As is known in the prior art, an in-vehicle antenna may be installed as an element of a Bluetooth® module of an electronic apparatus for vehicles, such as a navigation apparatus. An antenna fabricated through sheet metal working of a metal plate is often used as such an antenna in order to reduce costs (for example, JP 2013-201511 A).

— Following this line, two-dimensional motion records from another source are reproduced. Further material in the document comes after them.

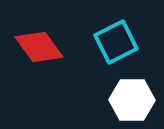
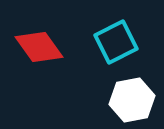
white hexagon: rotated 12 degrees counterclockwise
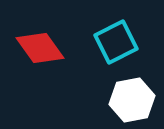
red diamond: moved 1 px right, 1 px down
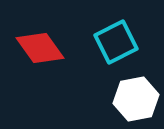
white hexagon: moved 4 px right, 1 px up
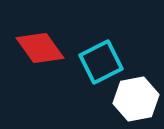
cyan square: moved 15 px left, 20 px down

Such a sheet metal antenna is connected with a coaxial cable to transmit or receive a signal to or from an electronic apparatus; however, the coaxial cable may be pulled at a time when the sheet metal antenna is installed on a casing of the electronic apparatus or during work such as mating of a connector. This may cause unsoldering at the soldered part where the coaxial cable is connected to the sheet metal antenna or disconnection of the coaxial cable at the soldered part, which may result in deterioration in integrity of the soldered part. Conversely, defects do not occur when the work is performed slowly and carefully, however, production efficiency is impaired. In addition, in-vehicle apparatuses are in mounting environment in which vibration or temperature change is continuously applied. Stress caused by vibration of the coaxial cable may be applied to the soldered part as well, and cracks may easily occur on the solder through the repeated increase and decrease of temperature.

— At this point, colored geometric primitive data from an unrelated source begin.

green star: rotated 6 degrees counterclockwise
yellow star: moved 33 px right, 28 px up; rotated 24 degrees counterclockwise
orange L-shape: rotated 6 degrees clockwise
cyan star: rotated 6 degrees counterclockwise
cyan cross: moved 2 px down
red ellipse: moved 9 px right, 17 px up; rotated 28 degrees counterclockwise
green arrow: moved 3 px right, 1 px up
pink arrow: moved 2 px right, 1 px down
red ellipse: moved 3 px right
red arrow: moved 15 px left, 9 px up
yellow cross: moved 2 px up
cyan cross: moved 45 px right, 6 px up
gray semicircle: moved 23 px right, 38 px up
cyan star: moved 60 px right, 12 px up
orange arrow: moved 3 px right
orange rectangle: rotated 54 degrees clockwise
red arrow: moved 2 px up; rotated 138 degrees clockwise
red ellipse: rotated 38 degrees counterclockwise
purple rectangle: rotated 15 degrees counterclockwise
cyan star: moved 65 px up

To avoid a tensile load applied to the soldered part, the coaxial cable may have a sufficient extra length. In the in-vehicle apparatuses, however, an excessively long cable may disadvantageously cause resonation that applies stress to the soldered part, or may contact with other components to cause abnormal noise. It is thus difficult to simultaneously solve the aforementioned disadvantages.
JP2011-134701 A discloses a fixing configuration of an antenna and a cable that seeks to address these concerns. In this fixing configuration, a cable 400 is fixed to a resin radiator 200 having an antenna pattern 220 with use of two cable connection pins 300. In the fixing configuration disclosed in JP2011-134701 A, however, a signal line 450 of the cable 400 is not soldered to the antenna pattern 220. Therefore, connection reliability between the signal line 450 and the antenna pattern 220 is low. Further, the cable connection pins 300 in JP2011-134701 A are fabricated through a drawing process of an elastic metal plate, and are fixed, through thermal fusion, to the resin radiator 200 that is separately fabricated. Accordingly, work to fix the cable 400 to the connection pins 300 is necessary. Both this work and the manufacturing of the cable connection pins 300 increase costs.